E aqui eu reforço: as denúncias de crimes cometidos em primeiros escalões de governo, por secretários, e, inclusive, o aumento de penas... Trazer esse grupo social para um debate penal é cada vez mais legitimar esse lugar que já não cumpre nenhum dos princípios da justiça. Hoje o sistema prisional encoberta um Estado incapaz de dar respostas sociais e pior do que isso: hoje não existe mecanismo efetivo de repressão para corrigir nenhum tipo de distensão social. Nós precisamos construir, sim, condições de participação, de fiscalização qualificada como o que a gente denunciou, durante muitas horas, aqui na Assembleia, para que de fato a gente tenha condições de trazer o povo para compreender – e aí digo “povo” como parte dele – como as casas legislativas funcionam, como é a administração pública, como são feitos os gastos públicos. Temos feito esforço para garantir a participação das pessoas nas emendas parlamentares, no ciclo orçamentário; para entender, conseguir dialogar com cada usuário do transporte público: como o transporte funciona? Como funcionam as concessões? Quem são os empresários que estão por trás das grandes corporações? Essa é a única forma de romper com as estruturas que mantêm privilégio, que mantêm informação segregada e na mão de poucos.

Meu convite aqui, nesses 15 anos de Partido Socialismo e Liberdade, é para essa construção que está ascendendo e que, em 2020, vai novamente demonstrar a que viemos: construir amplamente projetos. Com certeza, temos como objetivo construir Palmares de novo.
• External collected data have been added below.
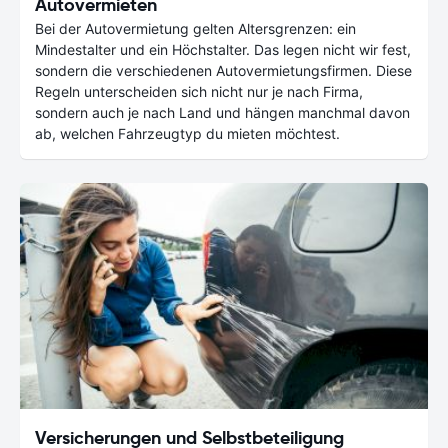
Autovermieten
Bei der Autovermietung gelten Altersgrenzen: ein
Mindestalter und ein Höchstalter. Das legen nicht wir fest,
sondern die verschiedenen Autovermietungsfirmen. Diese
Regeln unterscheiden sich nicht nur je nach Firma,
sondern auch je nach Land und hängen manchmal davon
ab, welchen Fahrzeugtyp du mieten möchtest.
Versicherungen und Selbstbeteiligung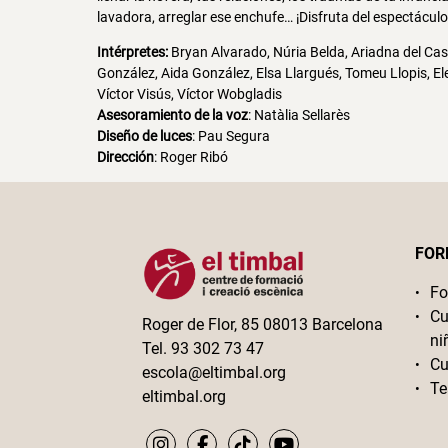
lavadora, arreglar ese enchufe… ¡Disfruta del espectáculo
Intérpretes:
Bryan Alvarado, Núria Belda, Ariadna del Cas
González, Aida González, Elsa Llargués, Tomeu Llopis, 
Víctor Visús, Víctor Wobgladis
Asesoramiento de la voz
: Natàlia Sellarès
Diseño de luces
: Pau Segura
Dirección
: Roger Ribó
FOR
Fo
Cu
Roger de Flor, 85 08013 Barcelona
ni
Tel. 93 302 73 47
Cu
escola@eltimbal.org
Te
eltimbal.org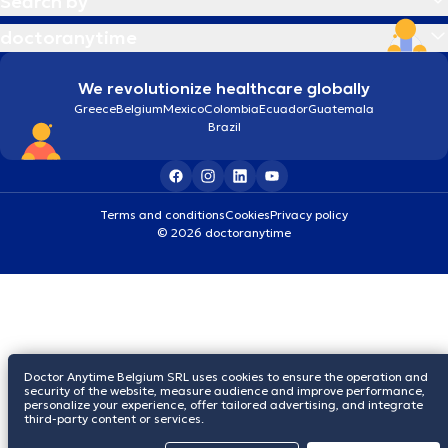
Search by
doctoranytime
We revolutionize healthcare globally
Greece
Belgium
Mexico
Colombia
Ecuador
Guatemala
Brazil
Terms and conditions
Cookies
Privacy policy
© 2026 doctoranytime
Doctor Anytime Belgium SRL uses cookies to ensure the operation and
security of the website, measure audience and improve performance,
personalize your experience, offer tailored advertising, and integrate
third-party content or services.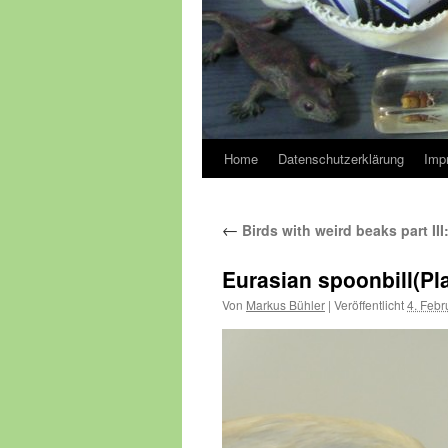
Home
Datenschutzerklärung
Imp
←
Birds with weird beaks part II
Eurasian spoonbill(Pl
Von
Markus Bühler
|
Veröffentlicht
4. Febr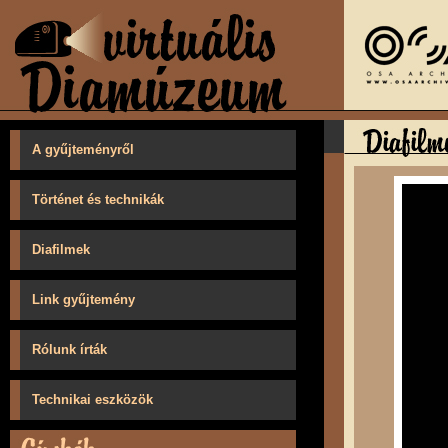
A gyűjteményről
Történet és technikák
Diafilmek
Link gyűjtemény
Rólunk írták
Technikai eszközök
Faremos Palmares de novo em Belo Horizonte, no Estado de Minas Gerais; faremos Palmares de novo na Nação brasileira porque não caminhamos só, caminhamos com nossos ancestrais, com todo esse povo negro que já construiu até aqui e que avançará com um projeto real que vai para além das siglas partidárias, com a vontade e o desejo de, de fato, ter uma Nação soberana, uma Nação não monárquica. Não queremos ficar saudosistas em relação à monarquia, nós queremos uma democracia de fato. Enquanto houver racismo, não haverá democracia, por isso a nossa luta é por Palmares de novo. Concluo aqui, presidente. Obrigada pelo espaço.